David Byng

Personal information
- Full name: David Graeme Byng
- Date of birth: 9 July 1977 (age 47)
- Place of birth: Coventry, England
- Position(s): Forward

Youth career
- Torquay United

Senior career*
- Years: Team / Apps / (Gls)
- 1993–1996: Torquay United / 10 / (3)
- 1996: Doncaster Rovers / 0 / (0)
- 1996: → Ilkeston Town (loan)
- 1996–?: Ilkeston Town

= David Byng =

English footballer

David Graeme Byng (born 9 July 1977 in Coventry) is an English former professional footballer.

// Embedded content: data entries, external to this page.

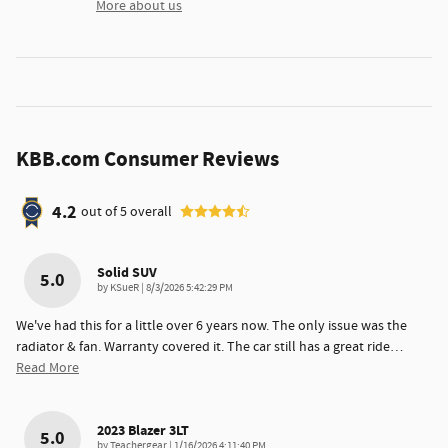
More about us
KBB.com Consumer Reviews
4.2
out of
5
overall
Solid SUV
5.0
on
by
KSueR
|
8/3/2026 5:42:29 PM
We've had this for a little over 6 years now. The only issue was the
radiator & fan. Warranty covered it. The car still has a great ride
…
Read More
2023 Blazer 3LT
5.0
on
by
Teachergear
|
1/16/2026 4:11:40 PM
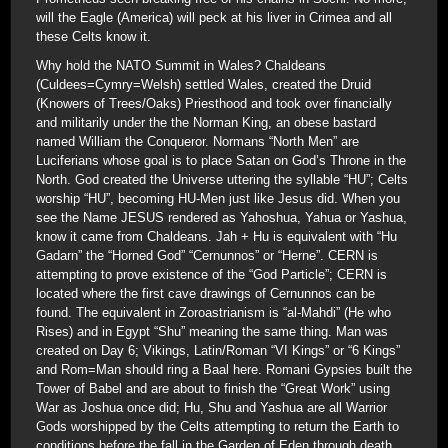
will the Eagle (America) will peck at his liver in Crimea and all
these Celts know it.
Why hold the NATO Summit in Wales? Chaldeans
(Culdees=Cymry=Welsh) settled Wales, created the Druid
(Knowers of Trees/Oaks) Priesthood and took over financially
and militarily under the the Norman King, an obese bastard
named William the Conqueror. Normans “North Men” are
Luciferians whose goal is to place Satan on God’s Throne in the
North. God created the Universe uttering the syllable “HU”; Celts
worship “HU”, becoming HU-Men just like Jesus did. When you
see the Name JESUS rendered as Yahoshua, Yahua or Yashua,
know it came from Chaldeans. Jah + Hu is equivalent with “Hu
Gadarn” the “Horned God” “Cernunnos” or “Herne”. CERN is
attempting to prove existence of the “God Particle”; CERN is
located where the first cave drawings of Cernunnos can be
found. The equivalent in Zoroastrianism is “al-Mahdi” (He who
Rises) and in Egypt “Shu” meaning the same thing. Man was
created on Day 6; Vikings, Latin/Roman “VI Kings” or “6 Kings”
and Rom=Man should ring a Baal here. Romani Gypsies built the
Tower of Babel and are about to finish the “Great Work” using
War as Joshua once did; Hu, Shu and Yashua are all Warrior
Gods worshipped by the Celts attempting to return the Earth to
conditions before the fall in the Garden of Eden through death.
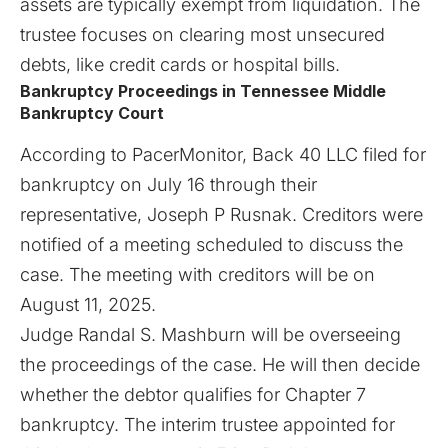
assets are typically exempt from liquidation. The
trustee focuses on clearing most unsecured
debts, like credit cards or hospital bills.
Bankruptcy Proceedings in Tennessee Middle
Bankruptcy Court
According to
PacerMonitor
, Back 40 LLC filed for
bankruptcy on July 16 through their
representative, Joseph P Rusnak. Creditors were
notified of a meeting scheduled to discuss the
case. The meeting with creditors will be on
August 11, 2025.
Judge Randal S. Mashburn will be overseeing
the proceedings of the case. He will then decide
whether the debtor qualifies for Chapter 7
bankruptcy. The interim trustee appointed for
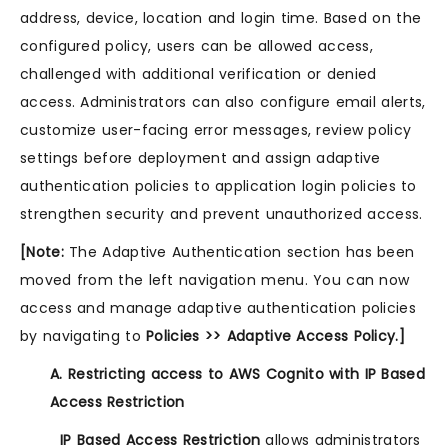
address, device, location and login time. Based on the
configured policy, users can be allowed access,
challenged with additional verification or denied
access. Administrators can also configure email alerts,
customize user-facing error messages, review policy
settings before deployment and assign adaptive
authentication policies to application login policies to
strengthen security and prevent unauthorized access.
[Note:
The Adaptive Authentication section has been
moved from the left navigation menu. You can now
access and manage adaptive authentication policies
by navigating to
Policies >> Adaptive Access Policy.]
A. Restricting access to AWS Cognito with IP Based
Access Restriction
IP Based Access Restriction
allows administrators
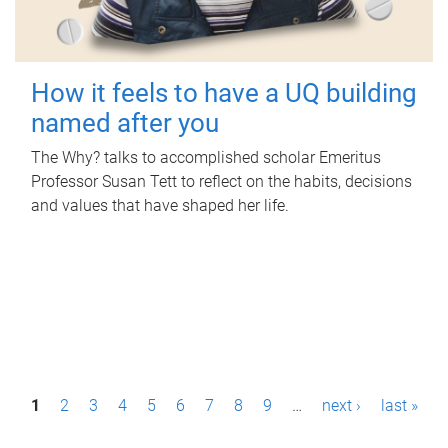
How it feels to have a UQ building
named after you
The Why? talks to accomplished scholar Emeritus
Professor Susan Tett to reflect on the habits, decisions
and values that have shaped her life.
P
1
2
3
4
5
6
7
8
9
…
next ›
last »
a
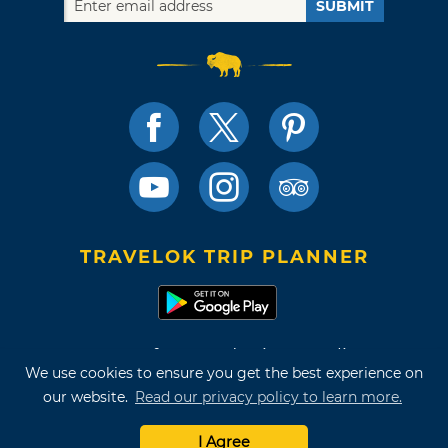
SUBMIT
TRAVELOK TRIP PLANNER
Terms of Use and Privacy Policy
We use cookies to ensure you get the best experience on
Site Map
our website.
Read our privacy policy to learn more.
©2026 Oklahoma Tourism & Recreation Department
I Agree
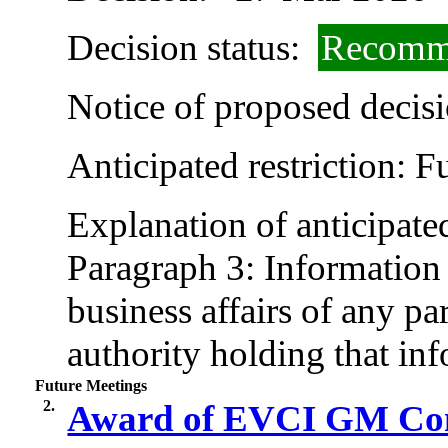
Decision status:
Recomme
Notice of proposed decisi
Anticipated restriction:
F
Explanation of anticipated
Paragraph 3: Information r
business affairs of any pa
authority holding that in
Future Meetings
2.
Award of EVCI GM Contr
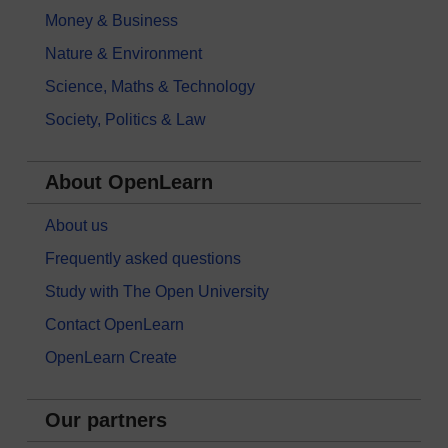
Money & Business
Nature & Environment
Science, Maths & Technology
Society, Politics & Law
About OpenLearn
About us
Frequently asked questions
Study with The Open University
Contact OpenLearn
OpenLearn Create
Our partners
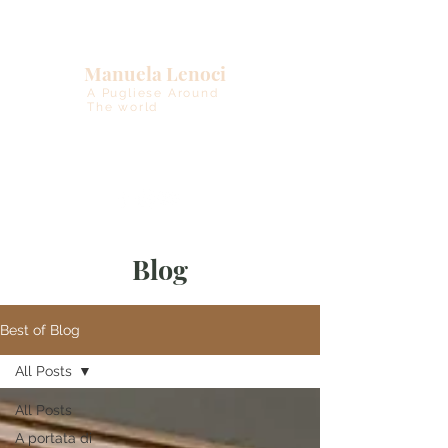
Manuela Lenoci
A Pugliese Around
The world
Blog
Best of Blog
All Posts
All Posts
A portata di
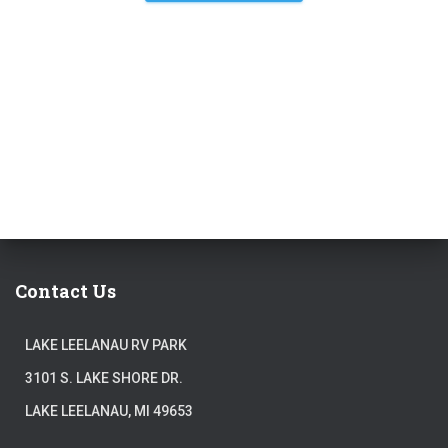
Contact Us
LAKE LEELANAU RV PARK
3101 S. LAKE SHORE DR.
LAKE LEELANAU, MI 49653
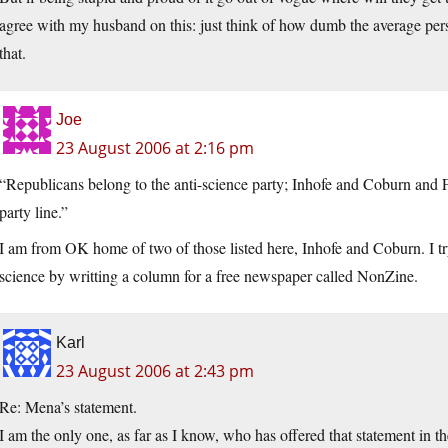
agree with my husband on this: just think of how dumb the average pers
that.
Joe
23 August 2006 at 2:16 pm
“Republicans belong to the anti-science party; Inhofe and Coburn and
party line.”
I am from OK home of two of those listed here, Inhofe and Coburn. I tr
science by writting a column for a free newspaper called NonZine.
Karl
23 August 2006 at 2:43 pm
Re: Mena’s statement.
I am the only one, as far as I know, who has offered that statement in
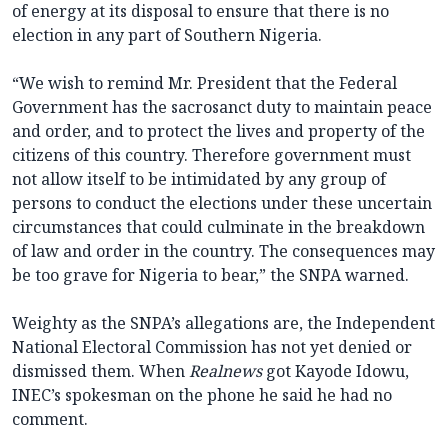
of energy at its disposal to ensure that there is no
election in any part of Southern Nigeria.
“We wish to remind Mr. President that the Federal
Government has the sacrosanct duty to maintain peace
and order, and to protect the lives and property of the
citizens of this country. Therefore government must
not allow itself to be intimidated by any group of
persons to conduct the elections under these uncertain
circumstances that could culminate in the breakdown
of law and order in the country. The consequences may
be too grave for Nigeria to bear,” the SNPA warned.
Weighty as the SNPA’s allegations are, the Independent
National Electoral Commission has not yet denied or
dismissed them. When
Realnews
got Kayode Idowu,
INEC’s spokesman on the phone he said he had no
comment.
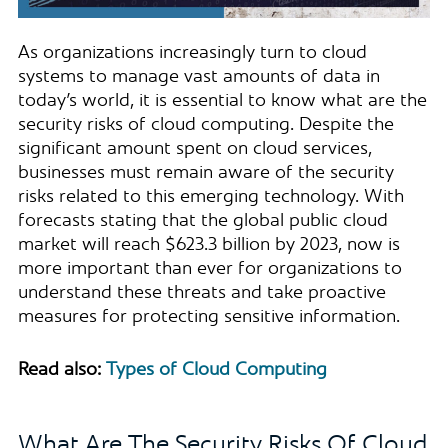
As organizations increasingly turn to cloud
systems to manage vast amounts of data in
today’s world, it is essential to know what are the
security risks of cloud computing. Despite the
significant amount spent on cloud services,
businesses must remain aware of the security
risks related to this emerging technology. With
forecasts stating that the global public cloud
market will reach $623.3 billion by 2023, now is
more important than ever for organizations to
understand these threats and take proactive
measures for protecting sensitive information.
Read also:
Types of Cloud Computing
What Are The Security Risks Of Cloud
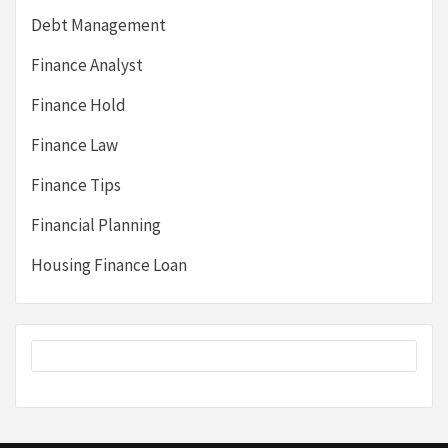
Debt Management
Finance Analyst
Finance Hold
Finance Law
Finance Tips
Financial Planning
Housing Finance Loan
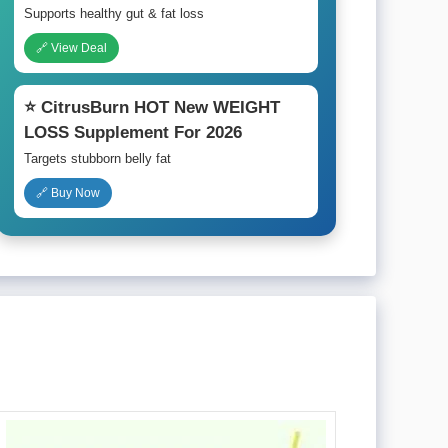
Supports healthy gut & fat loss
🔗 View Deal
⭐ CitrusBurn HOT New WEIGHT
LOSS Supplement For 2026
Targets stubborn belly fat
🔗 Buy Now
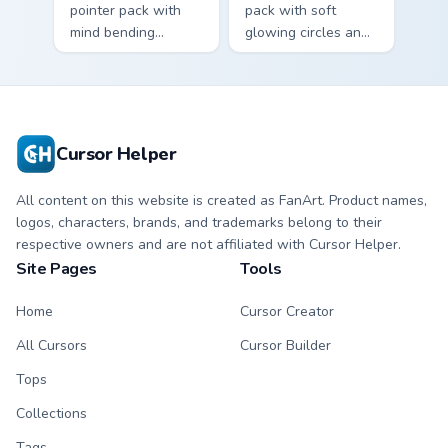
pointer pack with
pack with soft
mind bending
glowing circles and
patterns and vibrant
a dreamy photo
cute art that tricks
inspired cursor
the eye gently.
atmosphere.
Cursor Helper
All content on this website is created as FanArt. Product names,
logos, characters, brands, and trademarks belong to their
respective owners and are not affiliated with Cursor Helper.
Site Pages
Tools
Home
Cursor Creator
All Cursors
Cursor Builder
Tops
Collections
Tags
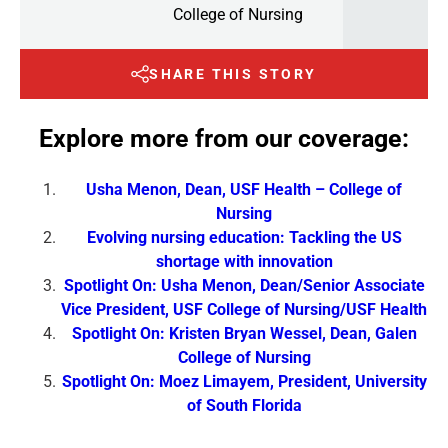
College of Nursing
SHARE THIS STORY
Explore more from our coverage:
Usha Menon, Dean, USF Health – College of
Nursing
Evolving nursing education: Tackling the US
shortage with innovation
Spotlight On: Usha Menon, Dean/Senior Associate
Vice President, USF College of Nursing/USF Health
Spotlight On: Kristen Bryan Wessel, Dean, Galen
College of Nursing
Spotlight On: Moez Limayem, President, University
of South Florida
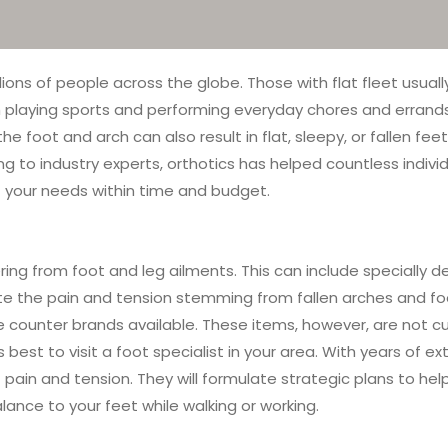
ons of people across the globe. Those with flat fleet usually
playing sports and performing everyday chores and errands. Wh
the foot and arch can also result in flat, sleepy, or fallen f
ing to industry experts, orthotics has helped countless indiv
t your needs within time and budget.
ering from foot and leg ailments. This can include specially 
eviate the pain and tension stemming from fallen arches and fo
he counter brands available. These items, however, are not cu
t is best to visit a foot specialist in your area. With years of
ain and tension. They will formulate strategic plans to help
alance to your feet while walking or working.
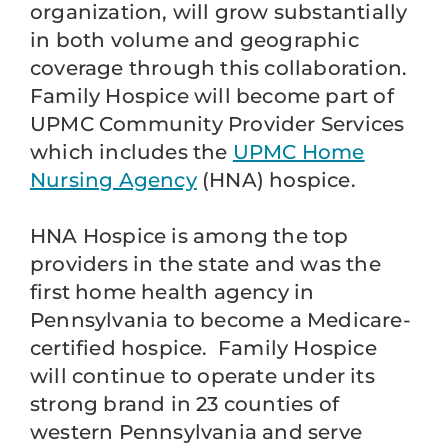
organization, will grow substantially
in both volume and geographic
coverage through this collaboration.
Family Hospice will become part of
UPMC Community Provider Services
which includes the
UPMC Home
Nursing Agency
(HNA) hospice.
HNA Hospice is among the top
providers in the state and was the
first home health agency in
Pennsylvania to become a Medicare-
certified hospice. Family Hospice
will continue to operate under its
strong brand in 23 counties of
western Pennsylvania and serve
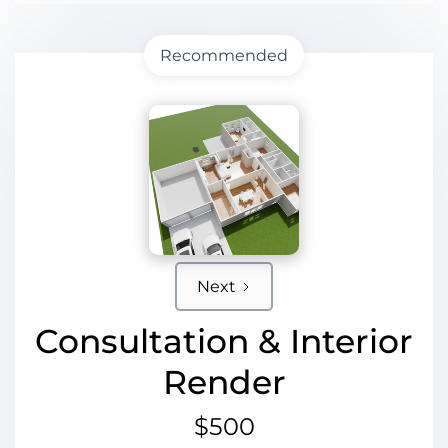
Recommended
Next
Consultation & Interior
Render
$500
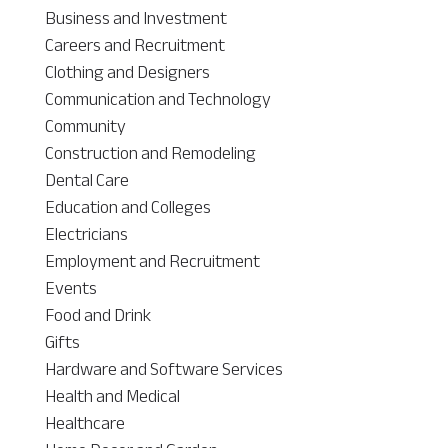
Business and Investment
Careers and Recruitment
Clothing and Designers
Communication and Technology
Community
Construction and Remodeling
Dental Care
Education and Colleges
Electricians
Employment and Recruitment
Events
Food and Drink
Gifts
Hardware and Software Services
Health and Medical
Healthcare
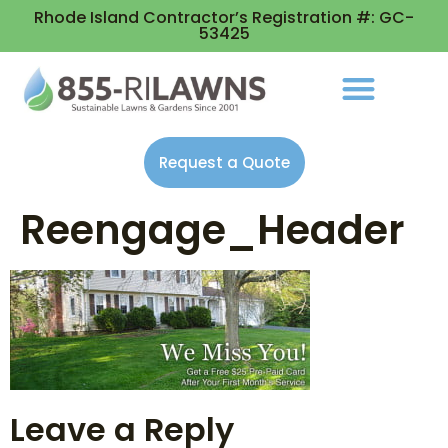
Rhode Island Contractor’s Registration #: GC-
53425
Request a Quote
Reengage_Header
Leave a Reply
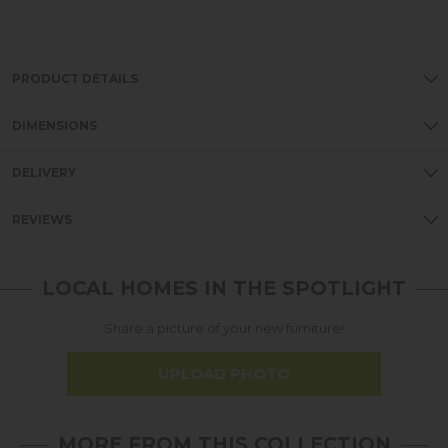
PRODUCT DETAILS
DIMENSIONS
DELIVERY
REVIEWS
LOCAL HOMES IN THE SPOTLIGHT
Share a picture of your new furniture!
UPLOAD PHOTO
MORE FROM THIS COLLECTION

Byng joined Torquay United as an apprentice, and became the Gulls' youngest ever player (and goalscorer) when he made his league debut against Walsall on 14 August 1993. Despite this promising start to his Plainmoor career, Byng failed to establish himself and was released to join Doncaster Rovers in February 1996 after scoring 3 times in 24 league games (half of which were as a substitute) for Torquay.

He failed to break into the Doncaster first team and was sent on loan to Ilkeston Town early in the 1996–97 season. In December 1996, Byng was released by Doncaster, joining Ilkeston on a free transfer.

He is now a Quantity Surveyor in Plymouth.